Files
mlx-video/mlx_video/models/wan

Wan2.1 / Wan2.2

Both Wan2.1 and Wan2.2 are text-to-video diffusion models built on a DiT (Diffusion Transformer) backbone with a T5 text encoder and 3D VAE.

They share the same model architecture — the difference is in the inference pipeline:

Wan2.1 Wan2.2 T2V-14B Wan2.2 I2V-14B Wan2.2 TI2V-5B
Task Text-to-Video Text-to-Video Image-to-Video Text+Image-to-Video
Pipeline Single model Dual model Dual model Single model
Sizes 1.3B, 14B 14B 14B 5B
Steps 50 40 40 40
Guidance 5.0 (fixed) 3.0 / 4.0 3.5 / 3.5 5.0 (fixed)
Shift 5.0 12.0 5.0 5.0
VAE Wan2.1 (z=16) Wan2.1 (z=16) Wan2.1 (z=16) + encoder Wan2.2 (z=48)

Step 1: Download Weights

Download the original PyTorch checkpoints:

Wan2.1 (14B)

# From https://github.com/Wan-Video/Wan2.1 or HuggingFace
# Expected directory structure:
# wan21_checkpoint/
#   ├── models_t5_umt5-xxl-enc-bf16.pth
#   ├── Wan2.1_VAE.pth
#   └── diffusion_pytorch_model*.safetensors   # single model

Wan2.1 (1.3B) — same structure, smaller transformer weights.

Wan2.2 (14B)

# From https://github.com/Wan-Video/Wan2.2 or HuggingFace
# Expected directory structure:
# wan22_checkpoint/
#   ├── models_t5_umt5-xxl-enc-bf16.pth
#   ├── Wan2.1_VAE.pth
#   ├── low_noise_model/   # safetensors
#   └── high_noise_model/  # safetensors

Wan2.2 I2V-14B — same directory structure as Wan2.2 T2V. The conversion script auto-detects I2V-14B from the model's config.json (model_type: "i2v", in_dim: 36).
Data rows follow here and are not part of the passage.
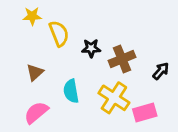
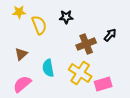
black star: (91, 48) -> (66, 17), moved
black arrow: (161, 71) -> (110, 35), moved

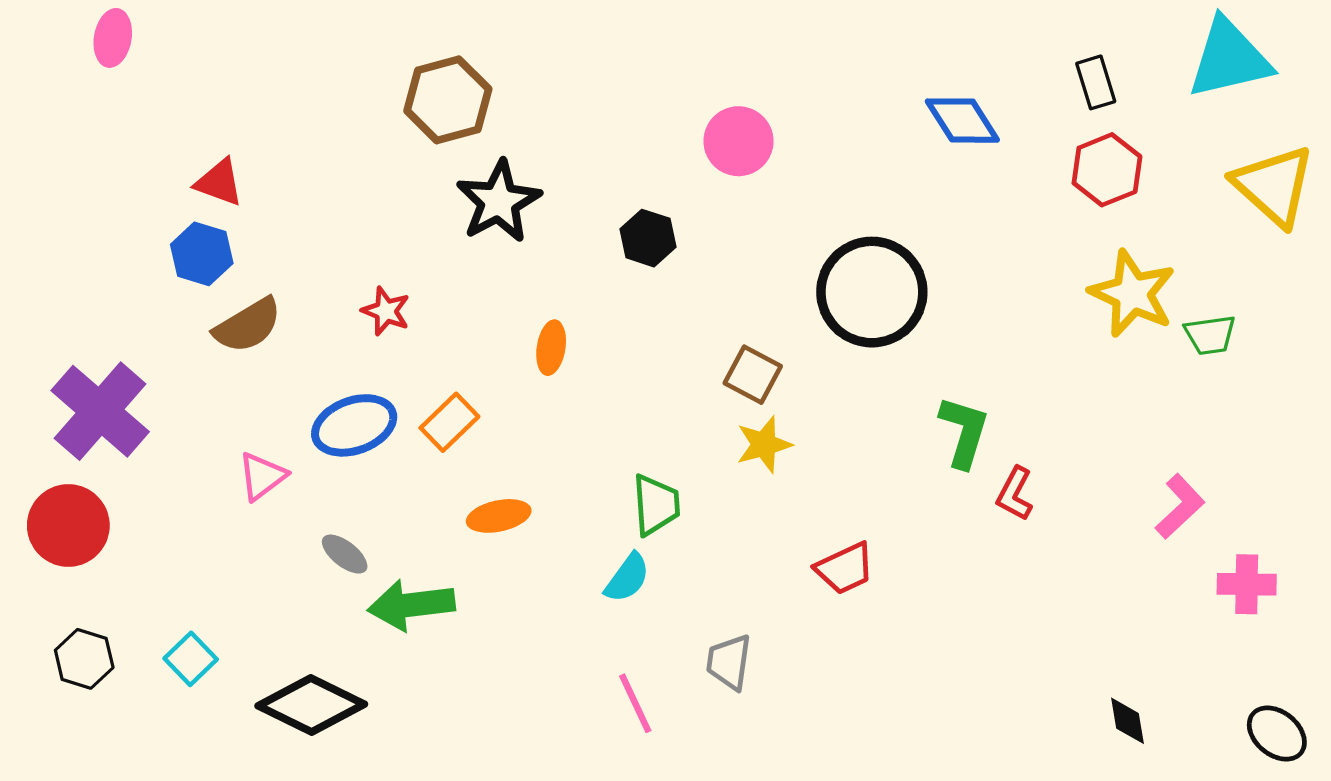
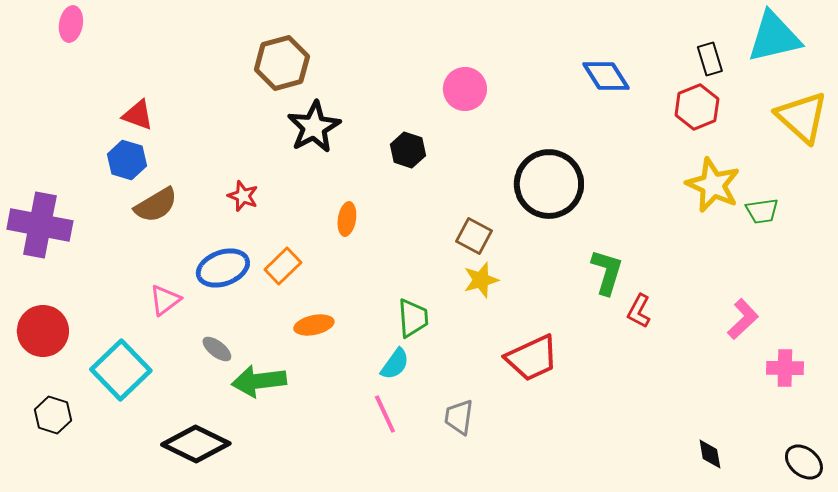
black rectangle: (1096, 82) -> (710, 59), moved
purple cross: (100, 411) -> (40, 225), moved, turned -30
red trapezoid: (845, 568) -> (532, 358), size x1.4
cyan square: (191, 659) -> (121, 370), moved, size x1.8
pink line: (635, 703) -> (385, 414), moved

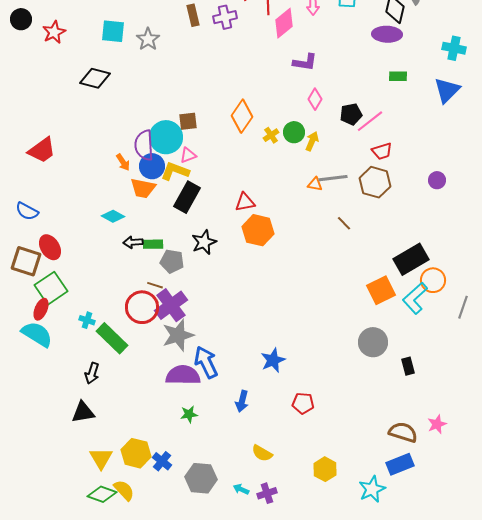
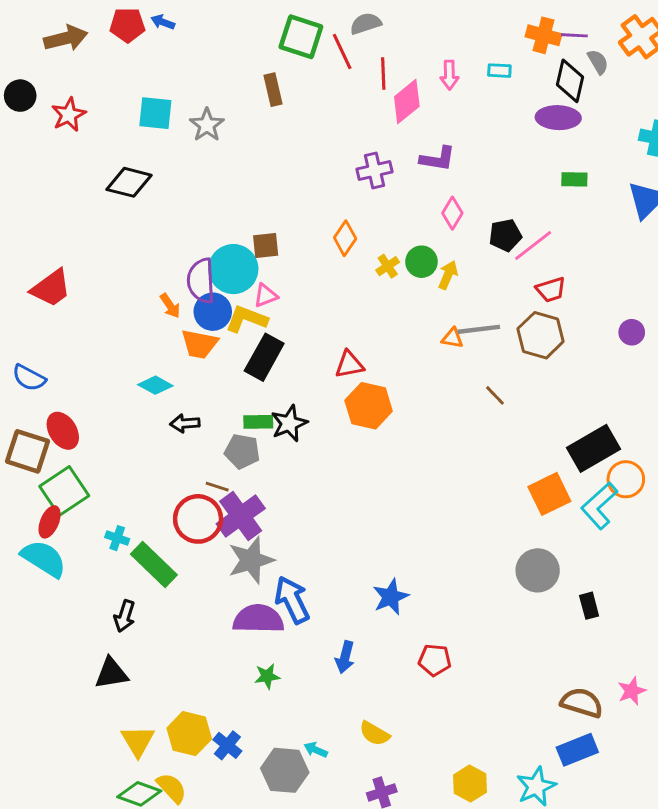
purple cross: (225, 17) -> (374, 171), moved
orange diamond: (242, 116) -> (345, 238), size x0.7
green rectangle: (153, 244) -> (258, 422), moved
yellow hexagon: (325, 469) -> (470, 784), moved
cyan arrow: (241, 489) -> (316, 750), moved

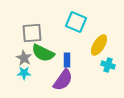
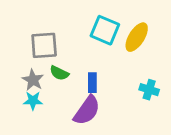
yellow ellipse: (99, 45) -> (137, 37), moved
green semicircle: (43, 53) -> (59, 73), size x0.6

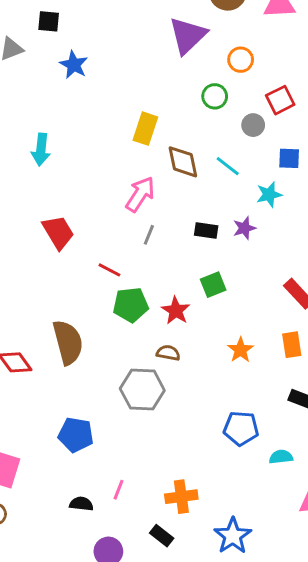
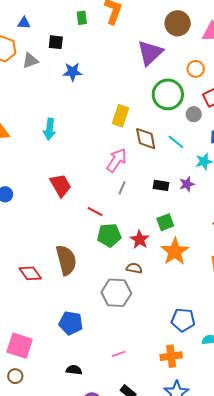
orange circle: (241, 60) -> (196, 69), moved
blue star: (74, 65) -> (72, 72), turned -30
green circle: (215, 96) -> (168, 94), size x1.8
orange star: (240, 350) -> (175, 251), moved, size x1.6
pink line: (118, 490) -> (119, 354), moved, turned 48
orange cross: (181, 497) -> (171, 356), moved

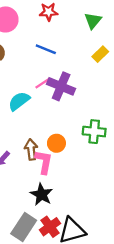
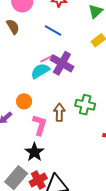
cyan semicircle: (19, 101) -> (40, 71), moved
orange circle: (56, 143) -> (24, 101), moved
brown arrow: (31, 149) -> (59, 112), moved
Step 2: Convert to MLX Format

The conversion script auto-detects the model version based on the directory structure (presence of low_noise_model/ subdirectory) and model type (model_type in source config.json for I2V vs T2V).

# Auto-detect version
python -m mlx_video.convert_wan \
    --checkpoint-dir /path/to/wan_checkpoint \
    --output-dir wan_mlx

# Explicit version
python -m mlx_video.convert_wan \
    --checkpoint-dir /path/to/wan21_checkpoint \
    --output-dir wan21_mlx \
    --model-version 2.1

python -m mlx_video.convert_wan \
    --checkpoint-dir /path/to/wan22_checkpoint \
    --output-dir wan22_mlx \
    --model-version 2.2

Conversion Options

Option Default Description
--checkpoint-dir (required) Path to original PyTorch checkpoint directory
--output-dir wan_mlx_model Output path for MLX model
--dtype bfloat16 Target dtype (float16, float32, bfloat16)
--model-version auto Model version: 2.1, 2.2, or auto
--quantize off Quantize transformer weights for reduced memory
--bits 4 Quantization bits: 4 or 8
--group-size 64 Quantization group size: 32, 64, or 128

The converter produces:

wan_mlx/
├── config.json                    # Model configuration
├── t5_encoder.safetensors         # T5 UMT5-XXL text encoder
├── vae.safetensors                # 3D VAE decoder
├── vae_encoder.safetensors        # 3D VAE encoder (I2V-14B only)
├── model.safetensors              # (Wan2.1) Single transformer
├── low_noise_model.safetensors    # (Wan2.2) Low-noise transformer
└── high_noise_model.safetensors   # (Wan2.2) High-noise transformer

Quantization (Reduced Memory)

Quantize the transformer weights to reduce memory usage by ~3.4x. This is especially useful for the 14B model or memory-constrained devices:

# Convert with 4-bit quantization
python -m mlx_video.convert_wan \
    --checkpoint-dir /path/to/Wan2.1-T2V-1.3B \
    --output-dir wan21_mlx_q4 \
    --quantize --bits 4 --group-size 64

# Generate with quantized model (auto-detected from config.json)
python -m mlx_video.generate_wan \
    --model-dir wan21_mlx_q4 \
    --prompt "A cat playing piano"

What gets quantized: Self-attention (Q/K/V/O), cross-attention (Q/K/V/O), and FFN (fc1/fc2) — 10 layers × N blocks = ~95% of model weights. Embeddings, norms, and the output head remain in bfloat16 for precision.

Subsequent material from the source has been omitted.